Fashioning a strong cybersecurity effort isn’t easy. It requires an incredibly disciplined and complex security posture where responsibility and accountability are shared not just up and down an organization’s hierarchy but across to the technology providers a company decides to work with.
At Bluebeam, we advocate for a shared responsibility model when it comes to construction cybersecurity. This means that several stakeholders must be involved to make cyber defenses as protective and effective as possible. Together, their collective protection measures offer the most secure defenses against the evolving threat of cybercriminals.
The following construction industry stakeholders have important roles to play to enact a collective cybersecurity response:
Contractors: First and foremost, construction organizations themselves must take cybersecurity seriously. There are several ways to do this, but most critical is taking steps to ensure that their identity information and stored data systems are protected and secure. It’s also essential that construction firms take a leading role in vetting the extent to which all their outside business partners and vendors are protected from cyberthreats.

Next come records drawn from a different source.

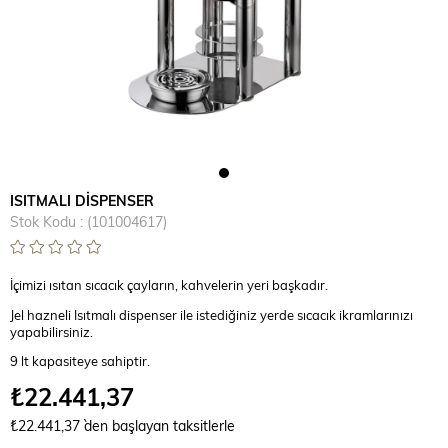
ISITMALI DİSPENSER
Stok Kodu
(101004617)
İçimizi ısıtan sıcacık çayların, kahvelerin yeri başkadır.
Jel hazneli Isıtmalı dispenser ile istediğiniz yerde sıcacık ikramlarınızı
yapabilirsiniz.
9 lt kapasiteye sahiptir.
₺22.441,37
₺22.441,37
`den başlayan taksitlerle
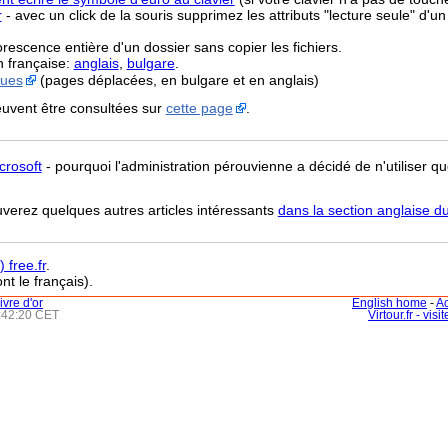
r
- avec un click de la souris supprimez les attributs "lecture seule" d'un
orescence entière d'un dossier sans copier les fichiers.
n française:
anglais
,
bulgare
.
ques
(pages déplacées, en bulgare et en anglais)
uvent être consultées sur
cette page
.
crosoft
- pourquoi l'administration pérouvienne a décidé de n'utiliser que
uverez quelques autres articles intéressants
dans la section anglaise du
 free.fr
.
nt le français).
livre d'or
English home
-
Ac
3:42:20 CET
Virtour.fr - vis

Finally, construction firms have the responsibility to ensure that their employees are all educated in the individual measures they’re required to take to keep their own data secure. Knowing how to write effective and secure passwords, using virtual private networks (VPN) and secure Wi-Fi networks for sensitive projects and engaging with multi-factor authentication protocols, for instance, are all imperative for a company’s employees.
Third-party cybersecurity providers: Every firm that aims to bolster its data security needs is likely to partner with an outside cybersecurity provider for help with services such as password storage, authentication or login security. It’s paramount that these external cybersecurity providers have their own defenses in place.
Technology providers/partners: Any time a construction organization acquires or engages in a license or subscription to a new piece of technology, it’s essential that these technology providers have also taken the appropriate measures to ensure their products are equipped to safeguard their customers’ data. Every technology provider must have its own application security, network and server security and internal corporate security.
Cloud computing providers/partners: With the proliferation of cloud computing and storage, every business nowadays engages with a third-party cloud provider such as Amazon Web Services (AWS), Microsoft Azure, IBM Cloud or Google, among others. These companies build large physical data centers all over the world, allowing their customers access to reliable and cheap data storage and exchange services without having to house expensive on-premise servers of their own.
Not only do individual construction organizations engage with these cloud computer providers, but so do their technology application partners and cybersecurity vendors. It’s therefore pivotal that, in addition to a company’s own cyber-threat defenses and those of its technology and data security providers, these enterprise cloud providers have their cybersecurity in order, too.
They primarily can do this by focusing on the physical security of their millions of square feet of data center facilities and making sure that their underlying servers and networks are following the evolving set of government regulations focused on data security.
With these measures in place, construction firms now have the foundation to defend against the rising threat of cybercrime plaguing the industry.